Mrs. Vernita Alyce Marmur, 57, was sliding open the garage door while her husband, Jacland Marmur, 55, held the car, on a slight upgrade of the driveway with the brakes. His foot slipped from the brake pedal onto the gas pedal. The car lunged forward knocking down Mrs. Marmur and dragging her against the garage wall.
The fatal accident occurred about 7:45 p.m. as the Marmurs returned to their hillside home at 100 Marina Vista from dinner in Corte Madera.
Distraught and in a severe state of shock, Marmur explained to Larkspur firemen, police and Marin Coroner Frank Keaton how the accident happened.
Mrs. Marmur got out of the car to open the garage door for her husband who held the car on the upgrade of the driveway. He became concerned with the manner she was opening the sliding door and shouted "no, no."
In his excitement Marmur's foot slipped off the brake onto the gas pedal. The car dived forward as the automatic transmission of the late model car took over. The car drove through the partially opened door, knocked down Mrs. Marmur and dragged her along as it jumped over a two-foot cement barrier at the rear of the garage. She was pinned beneath the car and against the rear wall.
Sounds of the car crashing over the barrier and against the garage's studding alerted a neighbor, Donald f. McGillis of 120 Marina Vista, who called firemen and police.
George Bertram, assistant fire chief, said he and nine firemen had to jack up and hold the car to free Mrs. Marmur's body.
Dr. Thomas L. Grayson of Larkspur pronounced her dead at the scene of the accident.
Coroner Keaton said she probably died instantly but neither his investigation or the autopsy were completed.
Larkspur Police Chief howard Clark said there was "absolutely nothing" to indicate criminal negligence by Marmur.
The former Vernita Alyce Perlow, a native of the Mother Lode country, and author Marmur were married in 1921 after he had a career at sea.

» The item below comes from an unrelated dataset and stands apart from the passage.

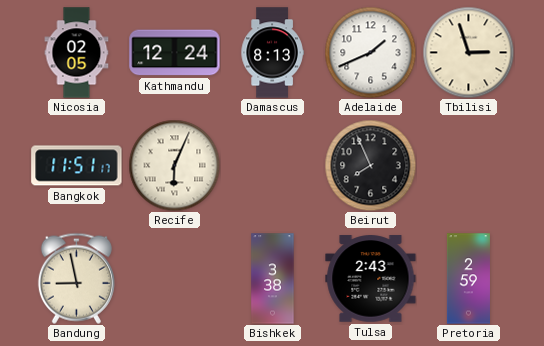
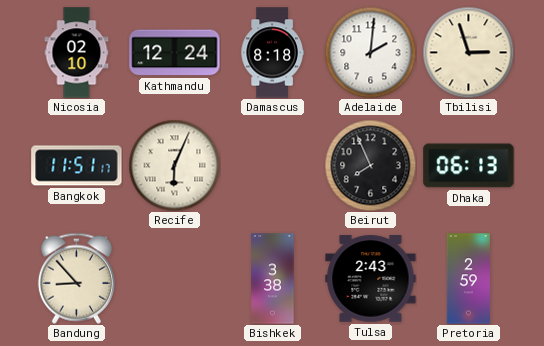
Nicosia: 02:05 -> 02:10
Damascus: 8:13 -> 8:18
Adelaide: 1:41 -> 2:01
Dhaka: none -> 06:13
Bandung: 8:58 -> 8:53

They lived in their Chevy Chase Park home for more than 20 years.
Marmur, a native of Poland, is the author of eight novels about the sea and has written short stories for Collier's, Saturday Evening Post and Country Gentleman. His books are "Ecola," "Wind Driven," "Three Went Armed," "The Golden Medallion," "The Sea and the Shore," "Sea Duty," "Andromeda,"and "The Captain Entertains." He is a member of the Authors League of America.
Funeral services for Mrs. Marmur are pending at Keaton's Mortuary, San Rafael. The Marmurs have no children.